Dataset items
◇ ◇ ◇ ◇ ◇
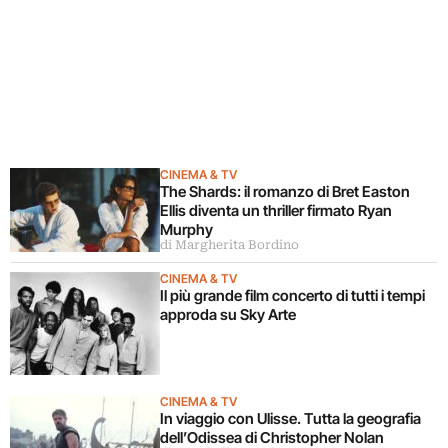
CINEMA & TV
The Shards: il romanzo di Bret Easton
Ellis diventa un thriller firmato Ryan
Murphy
di Margherita Bordino
CINEMA & TV
Il più grande film concerto di tutti i tempi
approda su Sky Arte
CINEMA & TV
In viaggio con Ulisse. Tutta la geografia
dell’Odissea di Christopher Nolan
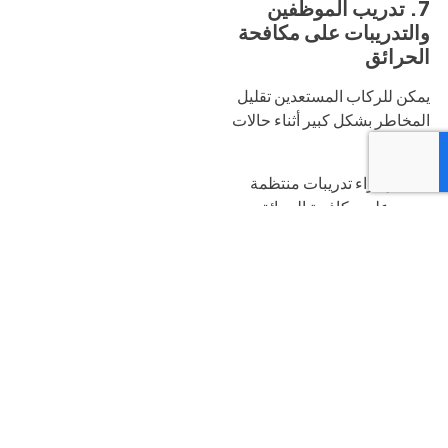
7. تدريب الموظفين
والتدريبات على مكافحة
الحرائق
يمكن للركاب المستعدين تقليل
المخاطر بشكل كبير أثناء حالات
الطوارئ.
إجراء تدريبات منتظمة
على مكافحة الحرائق
تدريب الموظفين على
إجراءات الإخلاء
تعيين حراس الحرائق أو
مسؤولي السلامة
توفير خدمات منظمة
برامج
التدريب على السلامة من
الحرائق في الإمارات العربية
المتحدة
و
تدريب مخصص
للسلامة من الحرائق
يساعد على
ضمان الجاهزية.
◇ ◇ ◇ ◇ ◇
Task:
Could you print the data exactly as it appears and keep the pictures out?

Answer area:
CINEMA & TV
The Shards: il romanzo di Bret Easton
Ellis diventa un thriller firmato Ryan
Murphy
di Margherita Bordino
CINEMA & TV
Il più grande film concerto di tutti i tempi
approda su Sky Arte
CINEMA & TV
In viaggio con Ulisse. Tutta la geografia
dell’Odissea di Christopher Nolan
7. تدريب الموظفين
والتدريبات على مكافحة
الحرائق
يمكن للركاب المستعدين تقليل
المخاطر بشكل كبير أثناء حالات
الطوارئ.
إجراء تدريبات منتظمة
على مكافحة الحرائق
تدريب الموظفين على
إجراءات الإخلاء
تعيين حراس الحرائق أو
مسؤولي السلامة
توفير خدمات منظمة
برامج
التدريب على السلامة من
الحرائق في الإمارات العربية
المتحدة
و
تدريب مخصص
للسلامة من الحرائق
يساعد على
ضمان الجاهزية.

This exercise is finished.